An analysis of 177 fabricated citations from 66 Canadian decisions finds that fake citations rarely appear alone. They cluster, mimic the host jurisdiction, and track the subject matter of the dispute.
In Alana Kotler v Ontario Secondary School Teachers’ Federation, 2025 CanLII 96840 (ON LRB), the Ontario Labour Relations Board flagged twelve non-existent case citations in a single set of submissions. In Re Nicholson, 2025 ONSC 1069, the Ontario Superior Court flagged six. In Pennytech Inc v Superior Building Group Limited, 2025 ONLTB 52666, the Landlord and Tenant Board flagged five.
These clusters are the norm, not the outlier.
We analyzed 177 named fictitious citations drawn from 66 Canadian decisions in our fictitious citations database. The dataset excludes decisions that flag fabricated authorities without reproducing the citations themselves. The pattern that emerges from the 177 citations that can be analyzed has direct consequences for how lawyers and self-represented litigants should approach citation verification.
Most fake citations arrive in batches.
The median Canadian decision flagging named fictitious citations contains two of them. The mean is 2.68. Only 32% contain a single fake.
Across the 66 host decisions, 45 flagged two or more fabricated authorities. Fifteen contained exactly two. Ten contained three. Fourteen contained four. Six contained five or more. One contained twelve.
This matters because citation verification is usually performed one citation at a time. A lawyer receiving a factum checks each authority independently, working through the book of authorities citation by citation. The clustering pattern suggests that approach is inefficient. If one citation in a set is fabricated, the conditional probability that another is also fabricated is high.
The reason is mechanical. Most legal filings affected by AI-generated hallucinations are drafted in a single session or a small number of sessions. The same prompt produces the same class of error across multiple outputs. A filer who does not verify one citation is unlikely to have verified the others in the same batch. The clustering we observe in the decisions reflects the workflow that produced them.
The Kotler cluster illustrates the scale this can reach. Twelve citations, all within labour and administrative law, none verifiable. Responding to a filing of that kind takes hours of opposing counsel time and adjudicator attention.
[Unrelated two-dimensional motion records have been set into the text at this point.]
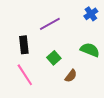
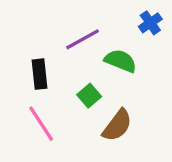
green semicircle: (90, 50) -> (121, 61), moved
brown semicircle: (71, 76) -> (117, 125), size x1.5

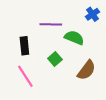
purple line: (82, 39) -> (51, 24), turned 30
brown semicircle: (117, 125) -> (86, 70), moved

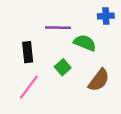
blue cross: (93, 14) -> (106, 16), turned 32
pink line: (25, 76) -> (29, 87), turned 70

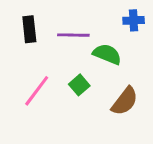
black rectangle: (28, 52) -> (29, 29), moved
pink line: (29, 87) -> (37, 91), moved

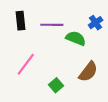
blue cross: (134, 20) -> (96, 23), moved, turned -32
green square: (79, 85) -> (56, 85), moved

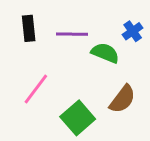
green square: (56, 85) -> (78, 118), size x1.6

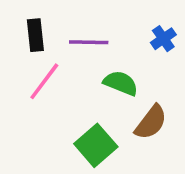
green semicircle: (105, 53) -> (121, 83), moved
pink line: (36, 89) -> (44, 81), moved

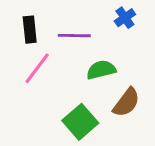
blue cross: (163, 39) -> (125, 18), moved
green semicircle: (121, 83) -> (101, 70), turned -36

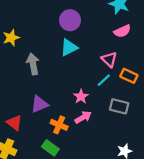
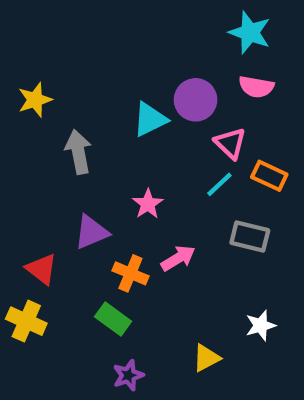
purple circle: (70, 20) -> (196, 100), moved
pink semicircle: (122, 31) -> (256, 87), turned 35
pink star: (81, 97) -> (148, 204), moved

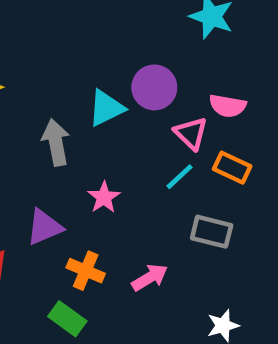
pink semicircle: (256, 87) -> (228, 106), moved
gray arrow: (78, 152) -> (56, 142), moved
pink arrow: (178, 258) -> (150, 278), moved

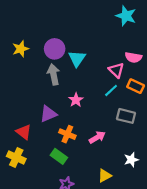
purple circle: (154, 87) -> (55, 49), moved
cyan triangle: (106, 108) -> (77, 58), turned -30

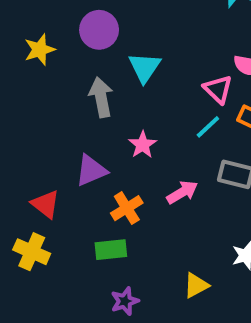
purple circle: (55, 49) -> (99, 30), moved
orange cross: (67, 134) -> (127, 208), turned 35
pink arrow: (97, 137) -> (182, 192), moved
green rectangle: (59, 156) -> (111, 250), turned -42

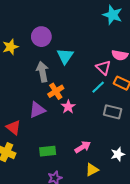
pink star: (143, 145) -> (68, 107), moved
pink arrow: (182, 192) -> (83, 147), moved
orange cross: (127, 208) -> (56, 91), moved

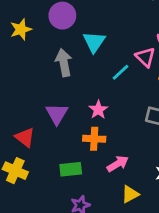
cyan line: (98, 87) -> (120, 72), moved
orange cross: (56, 91) -> (94, 139), moved, turned 35
purple triangle: (37, 110) -> (57, 114), turned -36

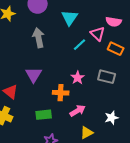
cyan triangle: (94, 42) -> (70, 18), moved
pink star: (98, 110) -> (78, 78), moved

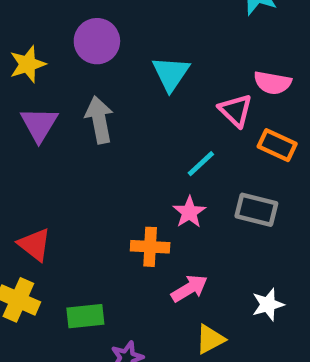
cyan line: (80, 45) -> (201, 164), moved
purple triangle: (34, 75) -> (39, 124), moved
green rectangle: (44, 115) -> (85, 316), moved

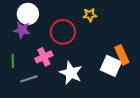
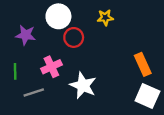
white circle: (28, 14) -> (58, 16), moved
red circle: (63, 32) -> (74, 37), size x0.7
white square: (111, 66) -> (147, 96), moved

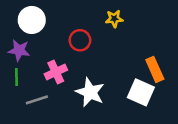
white circle: (58, 16) -> (32, 20), moved
purple star: (26, 35) -> (19, 50), moved
white square: (147, 96) -> (141, 92), moved

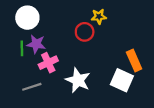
red circle: (80, 40) -> (85, 32), moved
purple star: (19, 50) -> (36, 44), moved
green line: (16, 77) -> (22, 48), moved

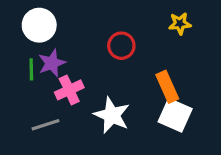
yellow star: (99, 16) -> (180, 24), moved
purple star: (36, 44) -> (52, 63), turned -30
orange rectangle: (134, 60) -> (167, 87), moved

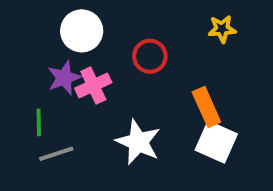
white circle: (39, 25) -> (82, 31), moved
green line: (31, 69) -> (39, 123), moved
pink cross: (69, 90) -> (93, 85), moved

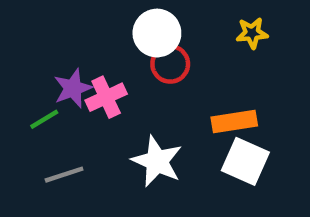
white circle: (82, 31) -> (157, 33), moved
orange rectangle: (206, 107) -> (234, 121), turned -75
green line: (39, 123) -> (44, 119), moved, turned 60

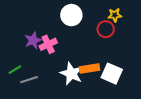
red circle: (170, 64) -> (106, 29), moved
green line: (44, 119) -> (15, 70), moved
orange rectangle: (234, 121) -> (90, 69), moved

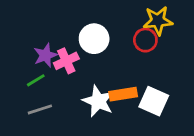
white circle: (71, 15) -> (94, 39), moved
yellow star: (115, 15) -> (158, 21), size x1.5
green line: (15, 70) -> (36, 80), moved

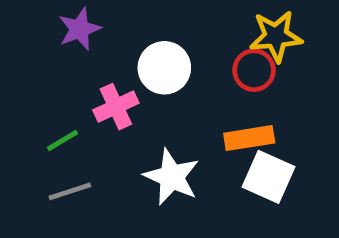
purple star: (45, 55) -> (80, 29), moved
orange rectangle: (123, 94) -> (249, 138), moved

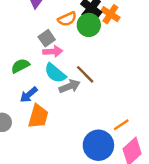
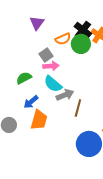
brown line: (85, 74) -> (78, 108), moved, turned 60

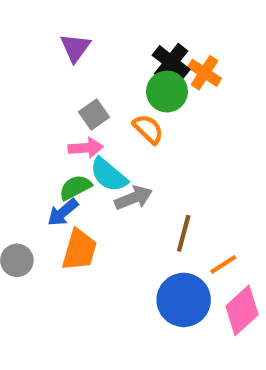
orange semicircle: (63, 39) -> (148, 129), moved, turned -112
pink arrow: (51, 66) -> (86, 148), moved
green semicircle: (24, 78) -> (75, 187), moved
brown line: (78, 108) -> (184, 233), moved

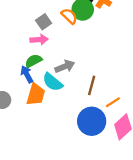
orange semicircle: (148, 129) -> (69, 16), moved
cyan semicircle: (109, 175) -> (53, 82), moved
blue arrow: (63, 212) -> (27, 74), turned 102

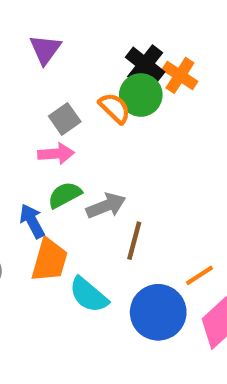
green semicircle: (33, 61) -> (65, 195), moved
cyan semicircle: (53, 82) -> (89, 295), moved
brown line: (92, 85) -> (134, 241), moved

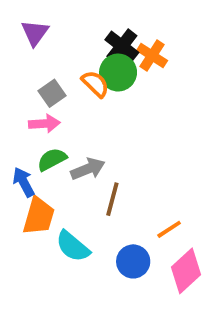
blue circle: (158, 312) -> (133, 261), size x0.7

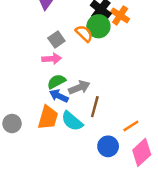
blue arrow: (24, 182) -> (59, 96), moved, turned -36
cyan semicircle: (73, 246) -> (72, 121), moved

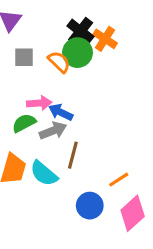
gray square: (56, 39) -> (24, 57), moved, turned 35
pink arrow: (52, 59) -> (39, 103), moved
blue arrow: (59, 96) -> (61, 112), moved

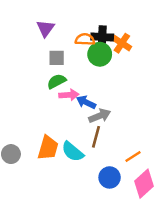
black cross: (81, 31) -> (102, 37), turned -35
orange semicircle: (59, 62) -> (85, 39), moved, turned -42
green semicircle: (24, 123) -> (57, 81), moved
gray arrow: (53, 131) -> (100, 116), moved

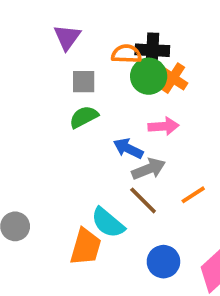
orange cross: (122, 43) -> (173, 78), moved
pink arrow: (69, 95) -> (163, 126), moved
brown line: (96, 137) -> (143, 200), turned -60
orange trapezoid: (48, 148) -> (86, 247), moved
orange line: (133, 157) -> (193, 195), moved

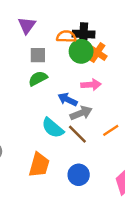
cyan semicircle: (108, 223) -> (53, 128), moved
blue circle: (163, 262) -> (79, 175), moved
Fakes mimic the host jurisdiction.
The second pattern explains why these citations pass initial scrutiny.
Of the 123 fabricated citations that identify a specific Canadian court or tribunal, 101 cite a court within the same jurisdictional family as the matter in which they appeared. Ontario proceedings receive Ontario-flavoured fakes. Quebec proceedings receive Quebec-flavoured fakes. Federal proceedings receive Federal Court, Federal Court of Appeal, or federal tribunal fakes.
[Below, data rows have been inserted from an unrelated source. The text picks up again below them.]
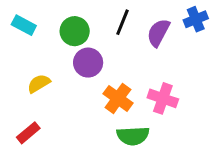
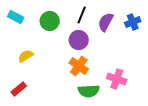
blue cross: (196, 19) -> (133, 22), moved
purple circle: (88, 63) -> (79, 40), moved
pink cross: (163, 98) -> (117, 79), moved

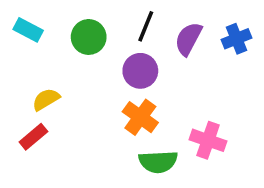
red rectangle: (19, 89) -> (33, 137), moved

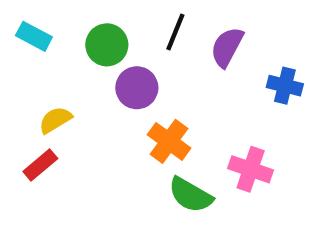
blue cross: (237, 39) -> (285, 86), moved, turned 36
purple circle: (140, 71) -> (137, 88), moved
green semicircle: (158, 162) -> (190, 195), turned 33

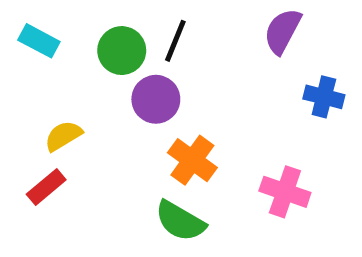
black line: (175, 32) -> (175, 41), moved
purple semicircle: (227, 47) -> (283, 31), moved
green semicircle: (190, 195) -> (180, 221), moved

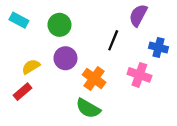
black line: (175, 41) -> (113, 40), moved
purple circle: (156, 99) -> (65, 58), moved
pink cross: (285, 192) -> (139, 75), moved

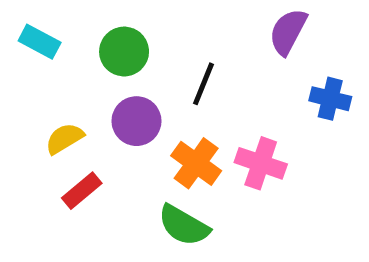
black line: (113, 40) -> (204, 84), moved
pink cross: (139, 75) -> (261, 163), moved
red rectangle: (23, 92) -> (82, 191), moved

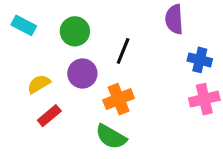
purple semicircle: (288, 32) -> (174, 19), turned -32
orange cross: (196, 163) -> (119, 99), turned 32
pink cross: (261, 163) -> (204, 99), moved, turned -32

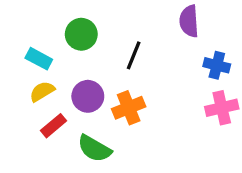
cyan rectangle: (24, 25) -> (39, 59), moved
purple circle: (82, 73) -> (88, 96), moved
green semicircle: (111, 137) -> (94, 149), moved

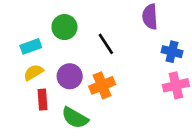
black line: (134, 55) -> (106, 44), turned -55
cyan rectangle: (39, 59) -> (31, 46), turned -48
red rectangle: (53, 126) -> (42, 100), turned -54

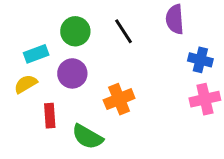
black line: (106, 44) -> (124, 31), moved
yellow semicircle: (33, 72) -> (26, 84), moved
purple circle: (70, 76) -> (72, 73), moved

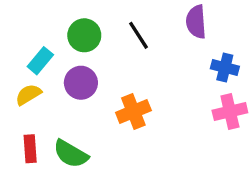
cyan rectangle: (36, 54) -> (40, 61), turned -30
red rectangle: (50, 116) -> (30, 149), moved
green semicircle: (87, 137) -> (71, 154), moved

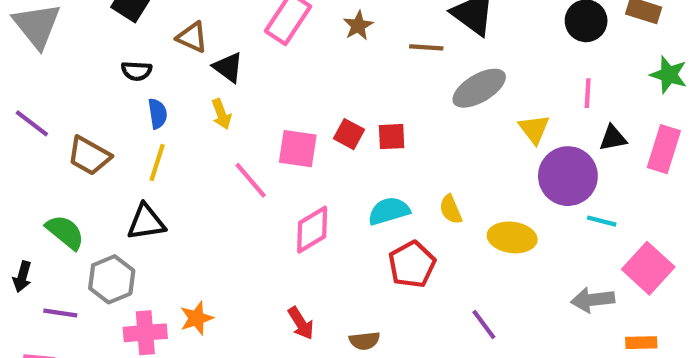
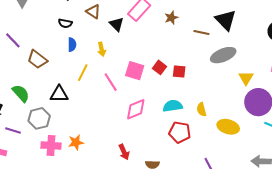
black triangle: (228, 67) -> (117, 24), moved
yellow line: (157, 163) -> (83, 73), moved
red pentagon: (412, 264) -> (180, 132), turned 30

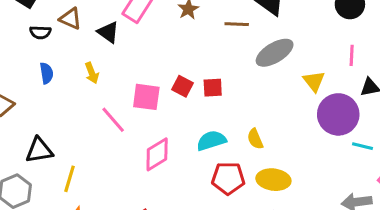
black semicircle: (65, 23) -> (40, 32), moved
yellow line: (83, 73) -> (70, 179), moved
yellow ellipse: (228, 127) -> (273, 180), moved

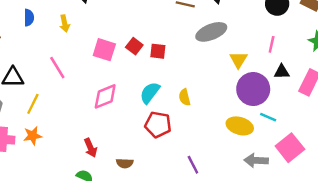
pink line: (113, 120) -> (57, 68), moved
cyan semicircle: (211, 141) -> (150, 93), turned -45
yellow ellipse: (273, 180) -> (240, 126), moved

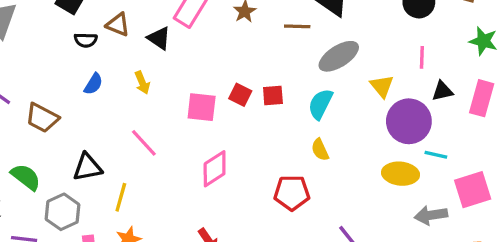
blue semicircle: (29, 18) -> (93, 84), turned 42
cyan semicircle: (150, 93) -> (320, 104), moved
pink square: (290, 148) -> (473, 190), turned 32

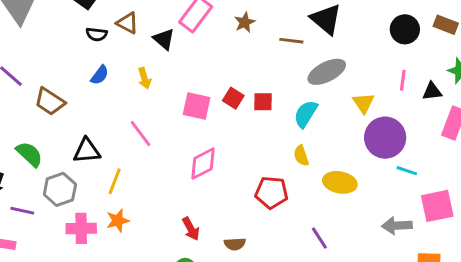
black triangle: (442, 91) -> (432, 91), moved
yellow ellipse: (401, 174) -> (340, 182), moved

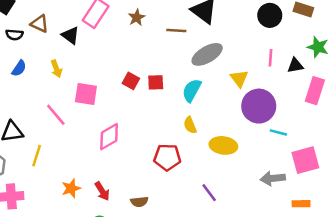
pink square: (197, 106) -> (86, 94), moved
orange star: (118, 221) -> (71, 188), moved

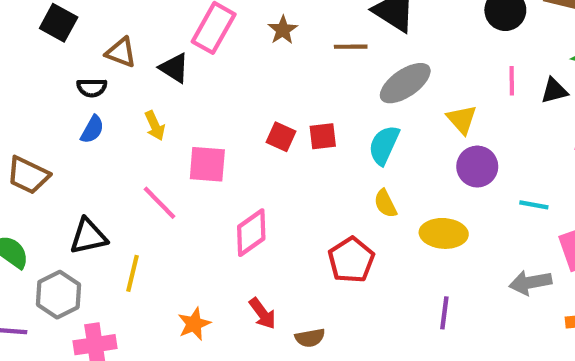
black semicircle: (14, 35) -> (92, 88), moved
purple circle: (259, 106) -> (477, 167), moved, size x0.7
red pentagon: (167, 157) -> (351, 260), turned -30
red arrow: (102, 191) -> (262, 314), moved
purple line: (209, 193) -> (444, 313), moved, turned 48

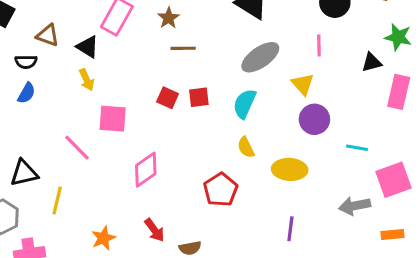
brown line: (351, 47) -> (183, 48), moved
pink line: (512, 81) -> (319, 46), moved
yellow arrow: (155, 126) -> (87, 80), moved

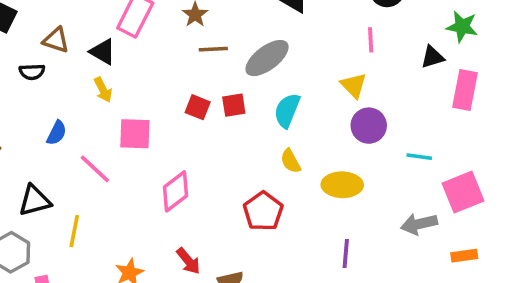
gray ellipse: (260, 57) -> (267, 58), moved
blue semicircle: (27, 93) -> (57, 133), moved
Quebec and Federal matters show the highest match rates at 96%. Ontario sits at 82%. BC and Alberta sit at 77% and 75% respectively. The pattern holds regardless of court family.
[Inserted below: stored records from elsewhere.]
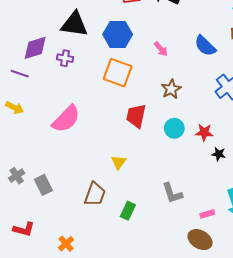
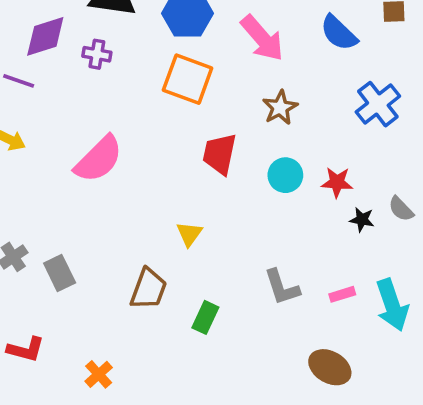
pink arrow: (161, 49) -> (262, 38), size x1.8
pink rectangle: (207, 214) -> (342, 294), moved

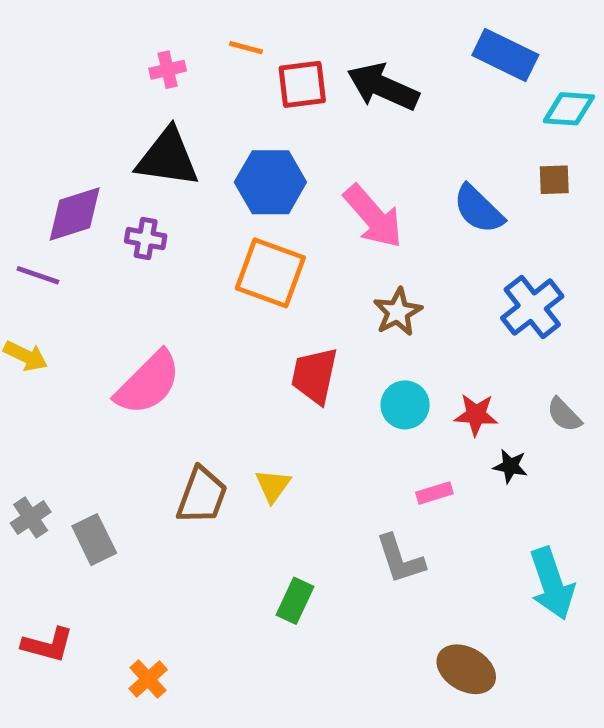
gray semicircle: (401, 209) -> (564, 415), moved
brown trapezoid: (148, 289) -> (202, 495), moved
pink rectangle: (342, 294) -> (434, 493), moved

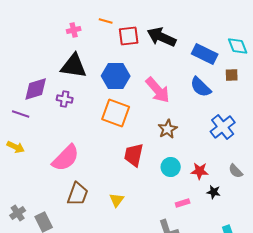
blue rectangle: (505, 55) -> (205, 54), moved
cyan diamond: (569, 109) -> (238, 46), turned 65
brown trapezoid: (202, 495) -> (78, 194), moved

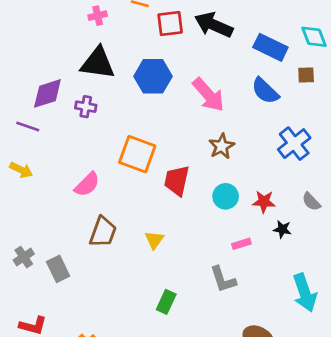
orange square: (116, 113) -> (137, 154), moved
pink semicircle: (66, 158) -> (87, 184), size x0.7

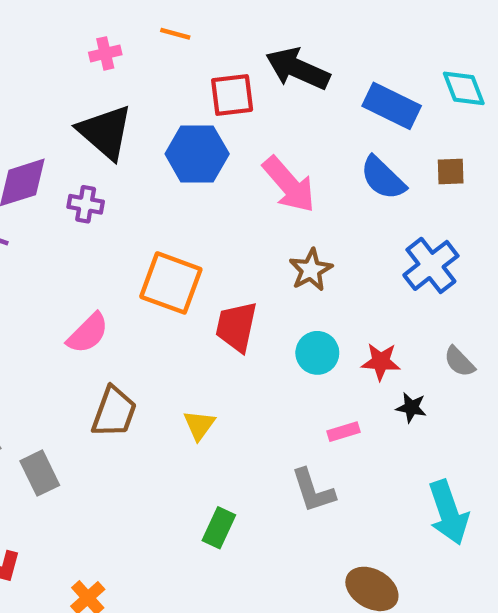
red square: (170, 24) -> (232, 95), moved
black triangle: (98, 63) -> (105, 132), turned 33
brown square: (306, 75) -> (451, 171), moved

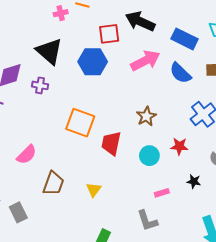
pink cross: (105, 53) -> (61, 13), moved
pink arrow: (289, 185) -> (145, 61), moved, turned -76
pink semicircle: (88, 333) -> (27, 155), moved
red star: (381, 362) -> (179, 146), moved

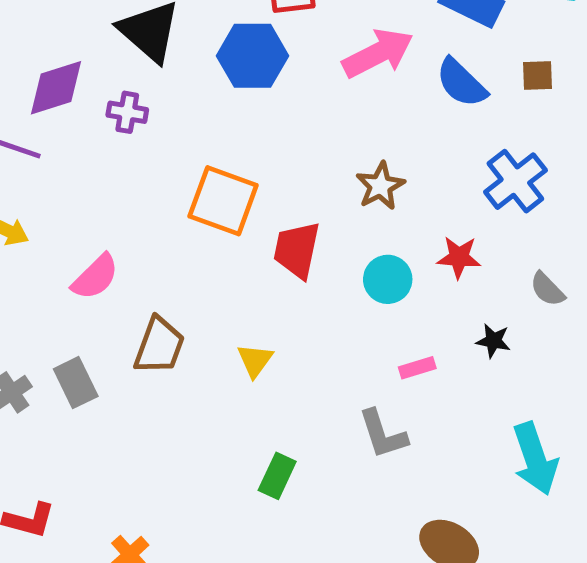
gray rectangle: (18, 212) -> (76, 383), moved

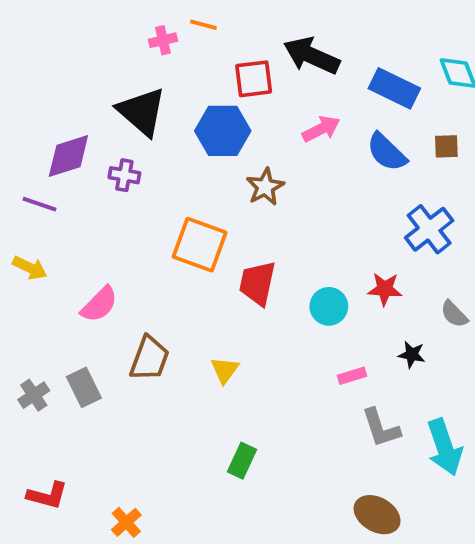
pink arrow: (378, 53) -> (321, 129), size x0.7
brown star: (380, 186) -> (265, 187), moved
gray L-shape: (383, 434) -> (381, 428), moved

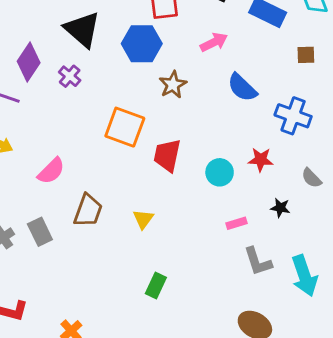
blue semicircle: (387, 152) -> (242, 87), moved
purple diamond: (68, 156) -> (29, 62), turned -39
purple cross: (124, 175) -> (70, 76), turned 30
blue cross: (429, 229) -> (293, 116), turned -32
Fakes match the subject matter of the dispute.
Jurisdictional match is the surface pattern. Subject matter is the deeper one. Within every cluster we examined, the fabricated authorities track the legal issue before the court, not only the court itself.
All twelve fakes in the Kotler labour proceeding cite union and labour tribunal matters: OLRB, CIRB, CHRT, and a BC labour arbitrator. All six fakes in Re Nicholson, a bankruptcy proceeding, cite Ontario and BC court decisions with commercial or insolvency-adjacent styling. The five fakes in Dulac c. Ville de Gatineau all claim to be QCTAQ municipal and administrative authorities.
This is a predictable property of large language models. They pattern-match the surrounding context across multiple dimensions at once: jurisdiction, subject matter, and the typical case style cited on the issue. A model asked for labour authorities will produce labour-flavoured citations. Whether those citations exist is a separate question the model cannot answer.
The fakes fit the argument. That is what makes them hard to catch on casual review.
What this means for verification.
The combined pattern, clustering plus jurisdictional and subject-matter mimicry, has a practical consequence. Opposing counsel encountering a fabricated citation should assume the book of authorities was generated as a unit and should verify the remaining citations accordingly. Verification is most efficient when performed at the set level rather than citation by citation.
If you find one fake citation, expect more.